Huge valid_loss on tabular

After upgrading to 1.0.40.dev0 from 1.0.39 something broke in my tabular learner.

The code works well on 1.0.39. But when launching it on 1.0.40.dev0, the following happens:

  • train loss is calculated just fine, predictions seem reasonable
  • validation loss explodes into millions. All predictions default to 1

I am having a hard time thinking of a hypothesis here.

Since Train and Validation come from the same dataframe, and predicted probs ALL become 1, while preds on train seem normal, I suspect there is some error with the library.

But at the same time, the tabular.ipynb example form github works just fine.
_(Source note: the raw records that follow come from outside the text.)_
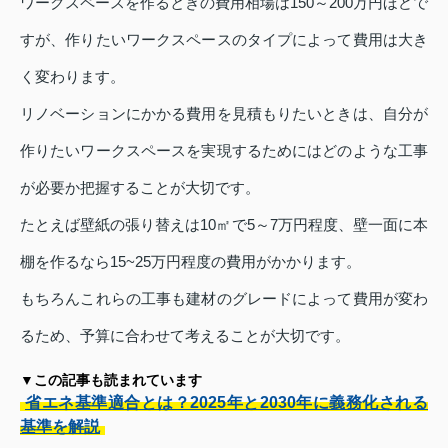
ワークスペースを作るときの費用相場は150～200万円ほどで
すが、作りたいワークスペースのタイプによって費用は大き
く変わります。
リノベーションにかかる費用を見積もりたいときは、自分が
作りたいワークスペースを実現するためにはどのような工事
が必要か把握することが大切です。
たとえば壁紙の張り替えは10㎡で5～7万円程度、壁一面に本
棚を作るなら15~25万円程度の費用がかかります。
もちろんこれらの工事も建材のグレードによって費用が変わ
るため、予算に合わせて考えることが大切です。
▼この記事も読まれています
省エネ基準適合とは？2025年と2030年に義務化される
基準を解説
So it must be something about my code/dataset that could cause this problem.

valid_idx = sorted(df.sample(frac=0.2, random_state=SEED).index)
test = TabularList.from_df(chunk.copy(), path='.', cat_names=cat_names, cont_names=cont_names)

src = TabularList.from_df(df.copy(), path='.', cat_names=cat_names, cont_names=cont_names, procs=procs) \
                           .split_by_idx(valid_idx) \
                           .label_from_df(cols=dep_var) \
                           .add_test(test)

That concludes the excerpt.